Hundreds of LGBTQ couples in Thailand tied the knot on Thursday as the country’s landmark marriage equality law came into force. Thailand is the first country or region in Southeast Asia to legalize same-sex marriage, and the third in Asia after Taiwan and Nepal.
More than 100 couples were married Thursday in a mass ceremony at a shopping center in central Bangkok.
“We are so happy that Thai people here can now express their love in public and be accepted around the world,” Ruchaya Nillikan, 45, who was married in the ceremony, told CBS News’ sister network. BBC News. “It means a lot to us… We had to fight a lot to get today.”
One couple getting married said they waited 13 years to do so, while another said they waited 17 years.
“Every love is the same, every love is the same inside,” Porsch Apiwatsayree told Sky News. He and his partner got engaged 11 years ago.
“Today I am particularly excited that we have a law to protect us both,” Chanatip Sirihirunchai told the BBC.
“Our next official plan is to change my papers, as I have listed him as my brother. Now I can officially call him my husband,” Pisit, Sirihirunchai’s new wife, told the British channel.
“I want Thailand to be a country that inspires our neighbors ASEAN to open the door to freedom for all humanity,” newly married Setthapas Na Thalang, 43, told the BBC.
Thailand has long been considered more tolerant of LGBTQ people than neighboring countries. In June last year, his Senate passed landmark marriage equality bill. The bill changed gender-specific terms in Thailand’s marriage laws to neutral terms, The Guardian newspaper reported.

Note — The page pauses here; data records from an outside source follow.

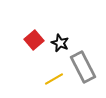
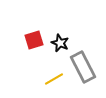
red square: rotated 24 degrees clockwise
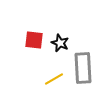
red square: rotated 24 degrees clockwise
gray rectangle: moved 1 px down; rotated 24 degrees clockwise
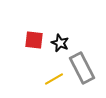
gray rectangle: moved 1 px left; rotated 24 degrees counterclockwise
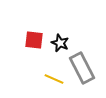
yellow line: rotated 54 degrees clockwise
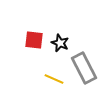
gray rectangle: moved 2 px right
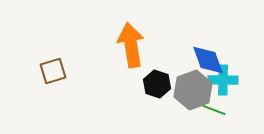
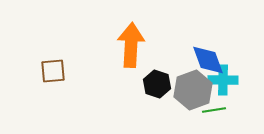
orange arrow: rotated 12 degrees clockwise
brown square: rotated 12 degrees clockwise
green line: rotated 30 degrees counterclockwise
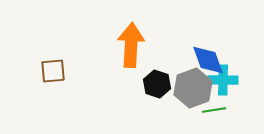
gray hexagon: moved 2 px up
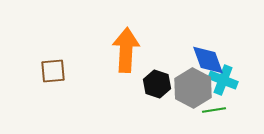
orange arrow: moved 5 px left, 5 px down
cyan cross: rotated 20 degrees clockwise
gray hexagon: rotated 12 degrees counterclockwise
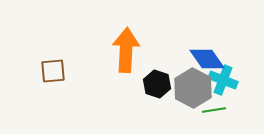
blue diamond: moved 1 px left, 1 px up; rotated 15 degrees counterclockwise
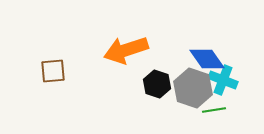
orange arrow: rotated 111 degrees counterclockwise
gray hexagon: rotated 9 degrees counterclockwise
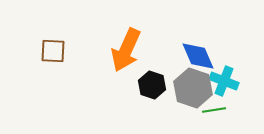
orange arrow: rotated 48 degrees counterclockwise
blue diamond: moved 9 px left, 3 px up; rotated 12 degrees clockwise
brown square: moved 20 px up; rotated 8 degrees clockwise
cyan cross: moved 1 px right, 1 px down
black hexagon: moved 5 px left, 1 px down
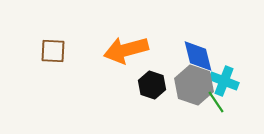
orange arrow: rotated 51 degrees clockwise
blue diamond: rotated 9 degrees clockwise
gray hexagon: moved 1 px right, 3 px up
green line: moved 2 px right, 8 px up; rotated 65 degrees clockwise
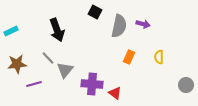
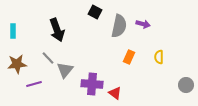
cyan rectangle: moved 2 px right; rotated 64 degrees counterclockwise
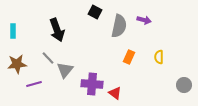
purple arrow: moved 1 px right, 4 px up
gray circle: moved 2 px left
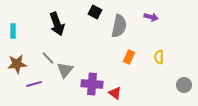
purple arrow: moved 7 px right, 3 px up
black arrow: moved 6 px up
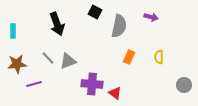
gray triangle: moved 3 px right, 9 px up; rotated 30 degrees clockwise
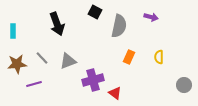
gray line: moved 6 px left
purple cross: moved 1 px right, 4 px up; rotated 20 degrees counterclockwise
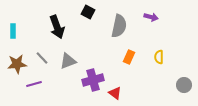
black square: moved 7 px left
black arrow: moved 3 px down
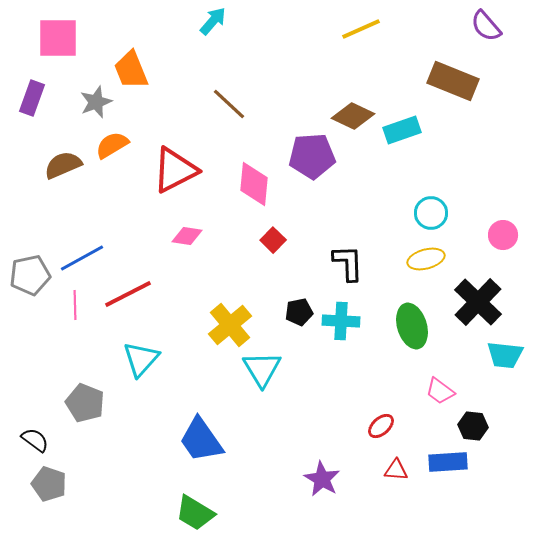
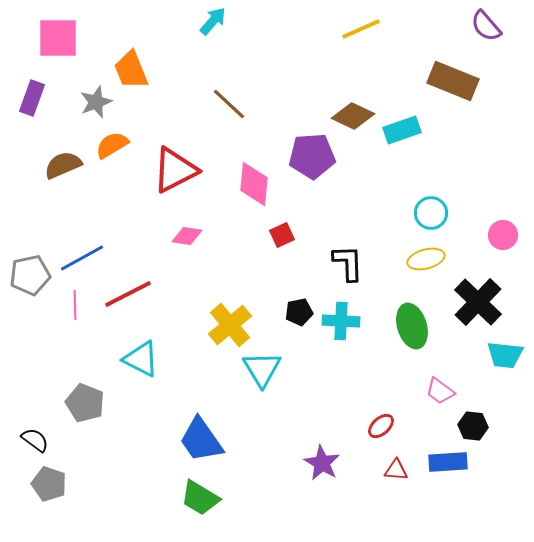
red square at (273, 240): moved 9 px right, 5 px up; rotated 20 degrees clockwise
cyan triangle at (141, 359): rotated 45 degrees counterclockwise
purple star at (322, 479): moved 16 px up
green trapezoid at (195, 513): moved 5 px right, 15 px up
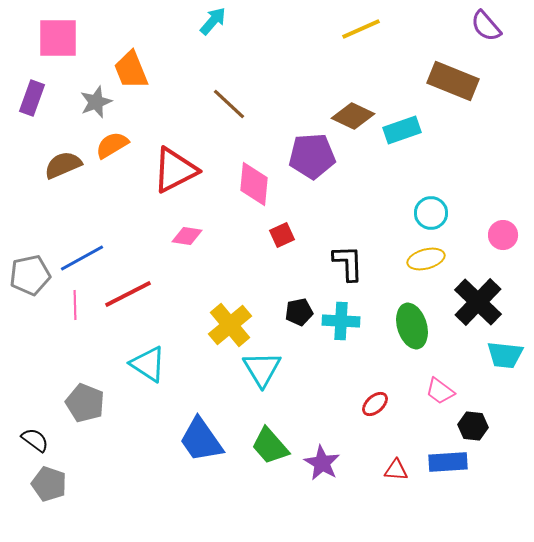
cyan triangle at (141, 359): moved 7 px right, 5 px down; rotated 6 degrees clockwise
red ellipse at (381, 426): moved 6 px left, 22 px up
green trapezoid at (200, 498): moved 70 px right, 52 px up; rotated 18 degrees clockwise
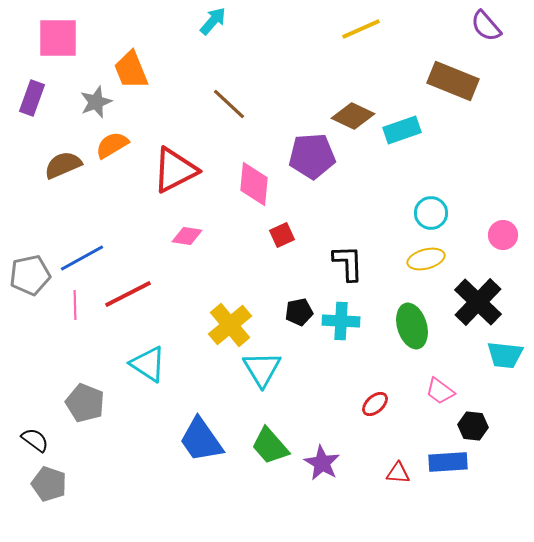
red triangle at (396, 470): moved 2 px right, 3 px down
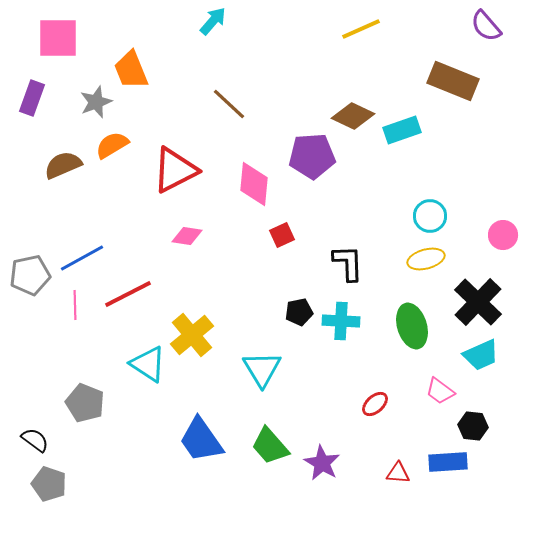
cyan circle at (431, 213): moved 1 px left, 3 px down
yellow cross at (230, 325): moved 38 px left, 10 px down
cyan trapezoid at (505, 355): moved 24 px left; rotated 30 degrees counterclockwise
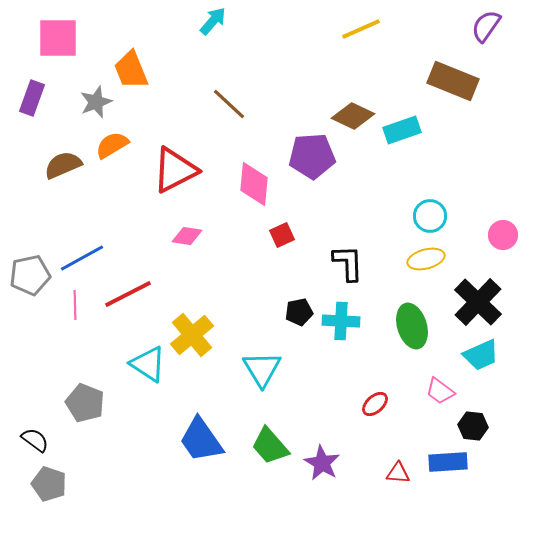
purple semicircle at (486, 26): rotated 76 degrees clockwise
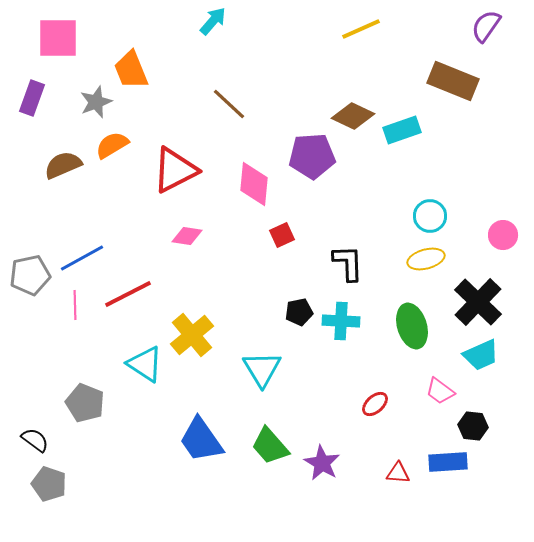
cyan triangle at (148, 364): moved 3 px left
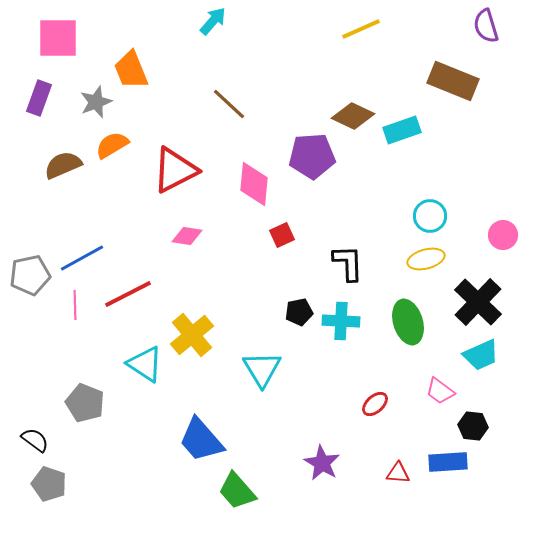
purple semicircle at (486, 26): rotated 52 degrees counterclockwise
purple rectangle at (32, 98): moved 7 px right
green ellipse at (412, 326): moved 4 px left, 4 px up
blue trapezoid at (201, 440): rotated 6 degrees counterclockwise
green trapezoid at (270, 446): moved 33 px left, 45 px down
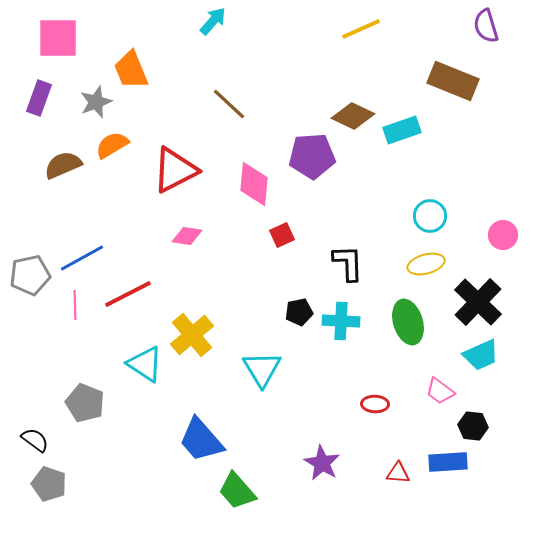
yellow ellipse at (426, 259): moved 5 px down
red ellipse at (375, 404): rotated 44 degrees clockwise
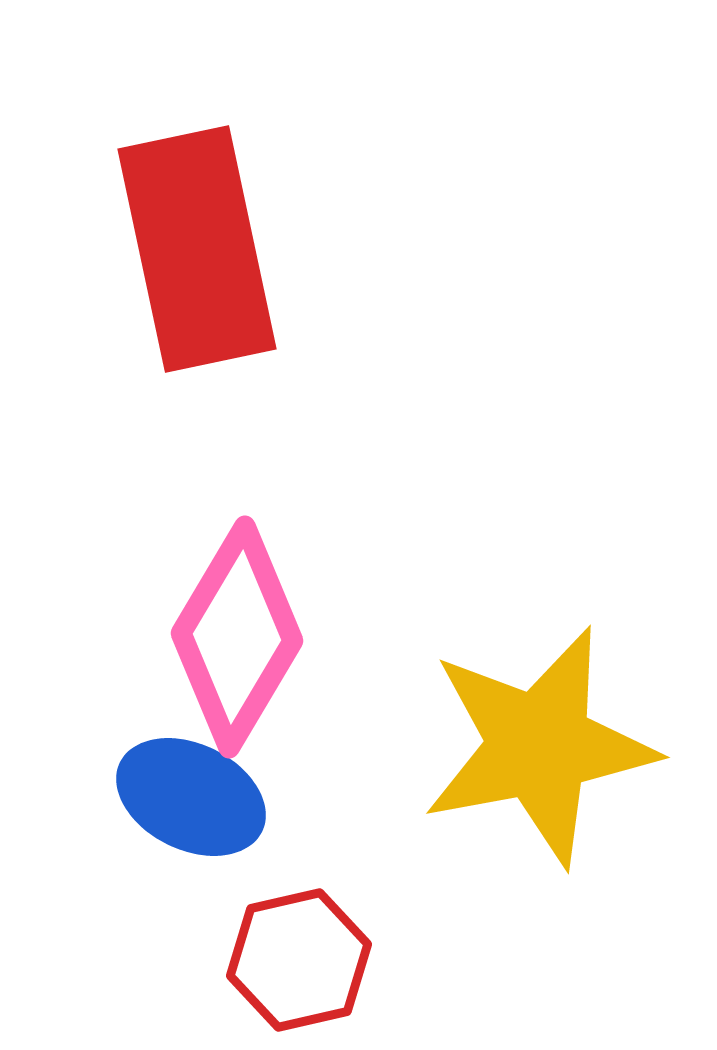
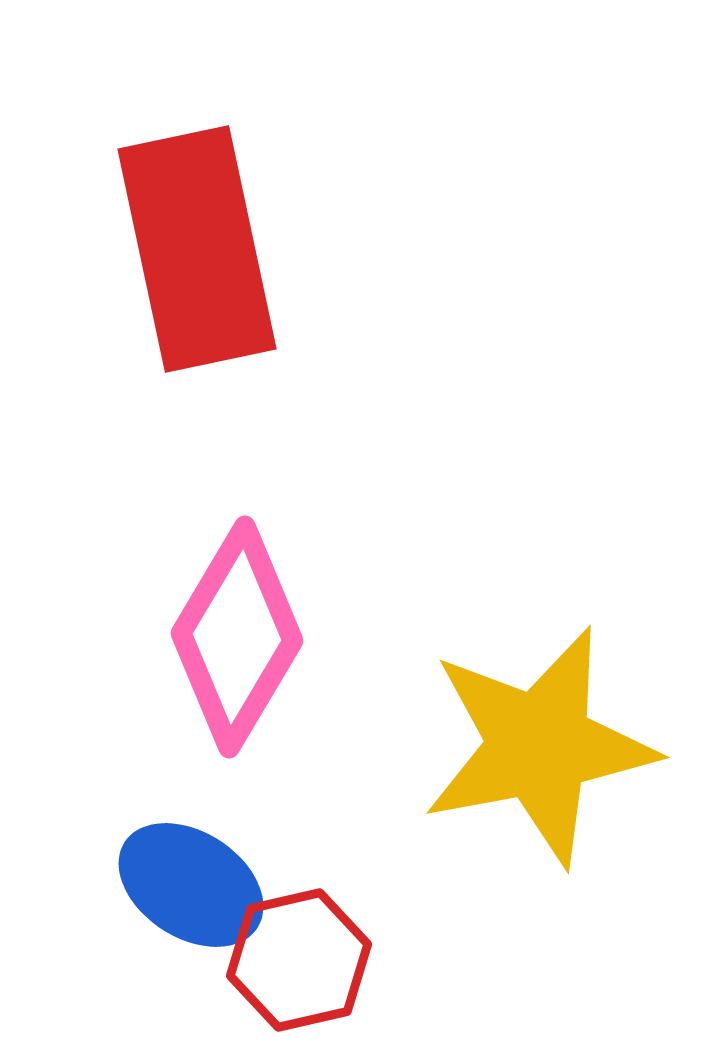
blue ellipse: moved 88 px down; rotated 7 degrees clockwise
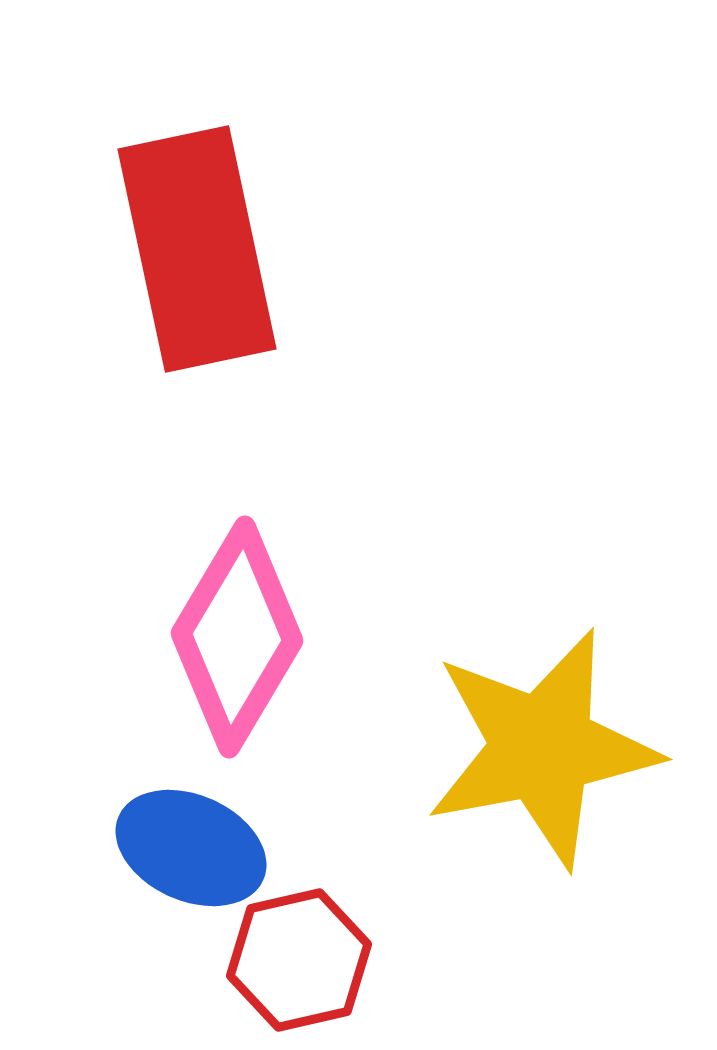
yellow star: moved 3 px right, 2 px down
blue ellipse: moved 37 px up; rotated 9 degrees counterclockwise
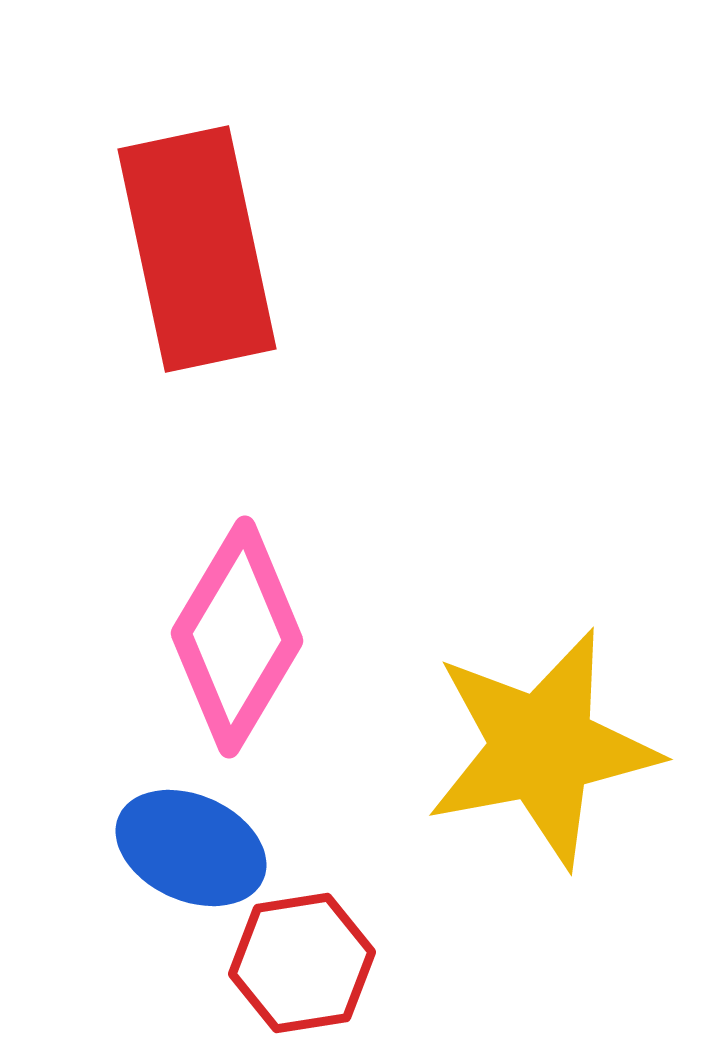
red hexagon: moved 3 px right, 3 px down; rotated 4 degrees clockwise
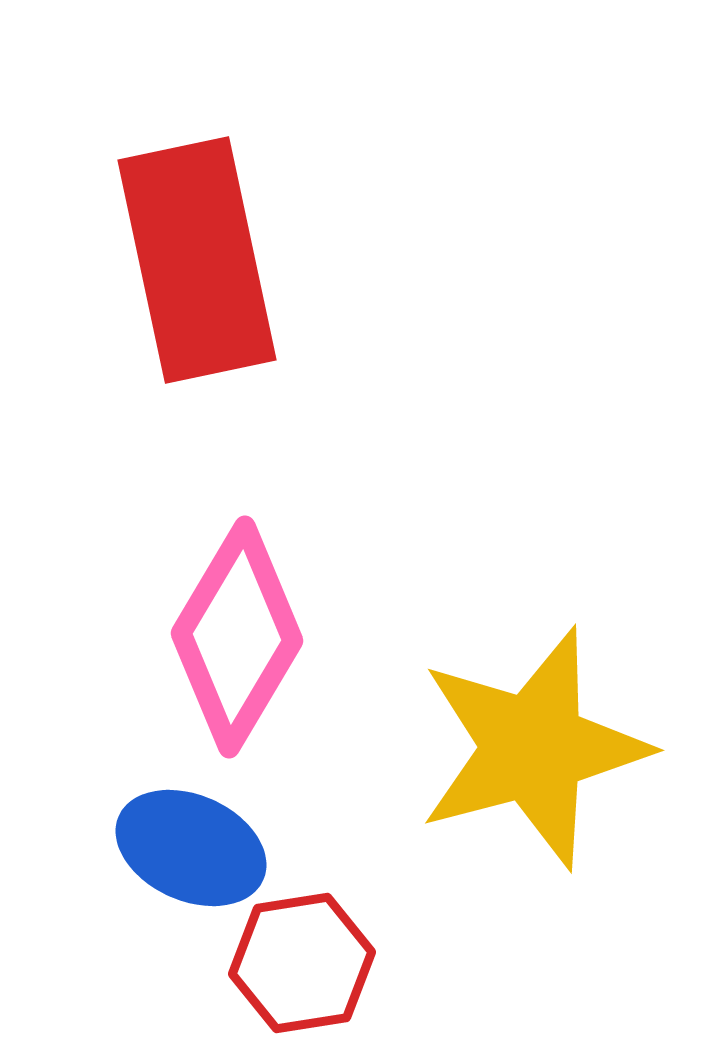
red rectangle: moved 11 px down
yellow star: moved 9 px left; rotated 4 degrees counterclockwise
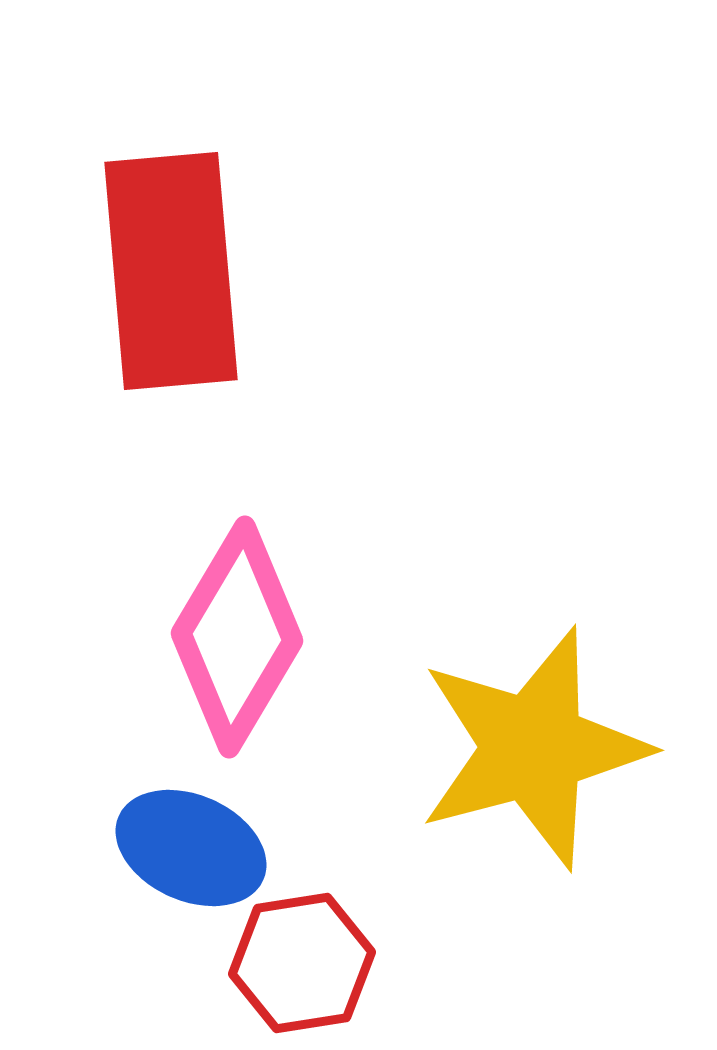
red rectangle: moved 26 px left, 11 px down; rotated 7 degrees clockwise
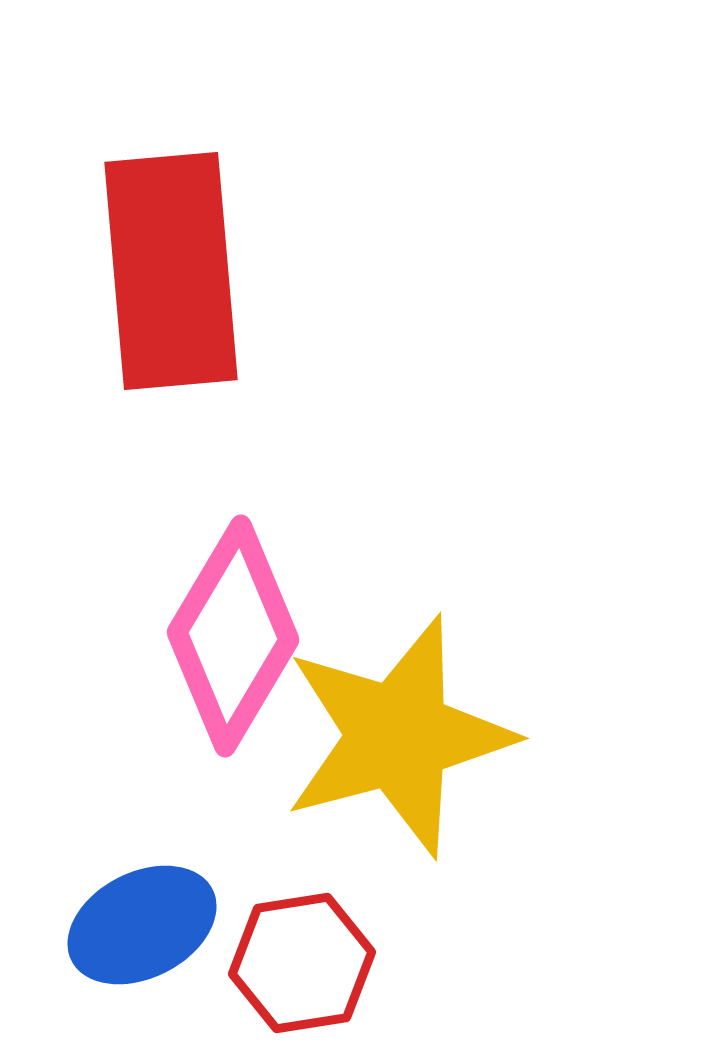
pink diamond: moved 4 px left, 1 px up
yellow star: moved 135 px left, 12 px up
blue ellipse: moved 49 px left, 77 px down; rotated 51 degrees counterclockwise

Activists on Thursday hailed the new marriage law as a good first step, but said more reforms were needed to provide better protections for LGBTQ couples. Mookdapa Yangyuenpradorn, an activist with the group Fortify Rights, told the Guardian that changes were still needed to the country’s civil and commercial codes.
“In the eyes of the law, biological parents are always recognized (in terms of) a man as father and a woman as mother,” Yangyuenpradorn said, meaning that in a same-sex couple, one parents would have no legal relationship with their child.